Trump addressed Brees’ public statements during an interview with his son on the Team Trump YouTube page, calling the Saints quarterback’s initial remarks a “beautiful statement,” and describing the sequence of events as, “Proud of the flag. Proud of the country. Proud of everything. Talked about his father and his grandfather serving and then the following day, was almost like ‘I take it back.’”

Brees has spoken before about the meaning of the national anthem to him personally, having had grandparents serve in World War II; the President mistakenly identified Brees’ father as another family member who joined the armed forces, but that was not the case.

“I was shocked, because I consider him a great football player, but I consider him a champion and a star and I didn’t understand what was going on,” President Trump continued. “And he took it back and I’ve never seen anything like it and I think he hurt himself very badly.

“I was going to put out that he’ll regret that in the future years because you stand for the flag.
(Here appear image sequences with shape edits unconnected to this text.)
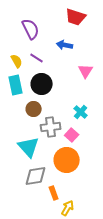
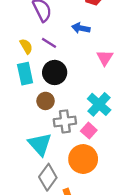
cyan cross: (81, 112) -> (99, 104), size x1.5
gray diamond: (36, 176) -> (48, 177), turned -45

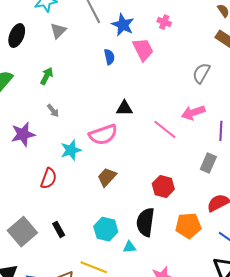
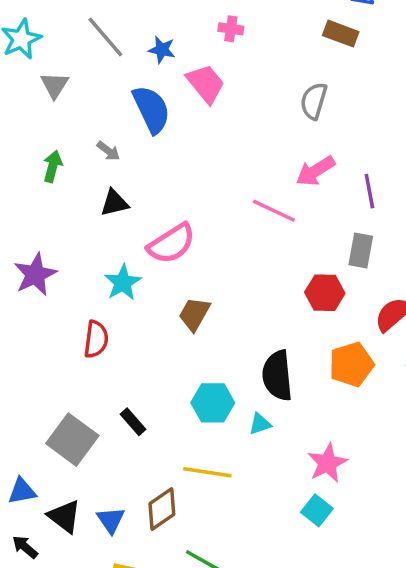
blue star: (123, 25) -> (162, 50), size x0.7
blue semicircle: (109, 57) -> (151, 109), size x1.8
black triangle: (124, 108) -> (114, 203), moved
gray arrow: (53, 111) -> (108, 151), moved
red hexagon: (163, 186) -> (325, 293), moved

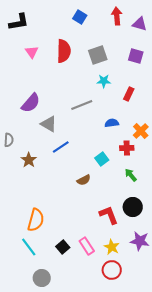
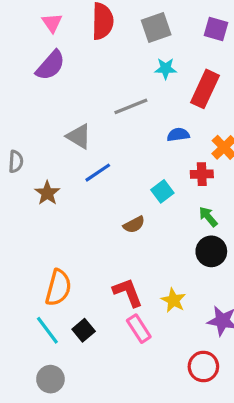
red rectangle: (129, 94) -> (205, 89), size x1.6
purple semicircle: (31, 103) -> (50, 65), moved
black circle: (133, 207) -> (211, 251), moved
red L-shape: (109, 215) -> (128, 292), moved
black square: (63, 247) -> (84, 330), moved
yellow star: (112, 247) -> (173, 300), moved
red circle: (112, 270) -> (203, 366), moved
gray circle: (42, 278) -> (50, 379), moved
You have to stand for the flag and our anthem. The national anthem. You have to stand. I think the NFL’s gonna have a lot of problems if they don’t.”

This was the complaint many of Brees’ teammates and critics leveled at him when this drama first started — that he was too wrapped up in the symbolism of anthem procedures to grasp the deeper issues and motivations at play. Despite Brees’ thorough breakdown of why he changed his opinion, the President doesn’t seem interested in reading it, chalking up the gesture to bad advice from a public relations manager.

We’ll see if Brees responds to the President again, but both men probably have more important issues to address right now, between Brees’ charitable efforts and the responsibilities leveled on the Oval Office.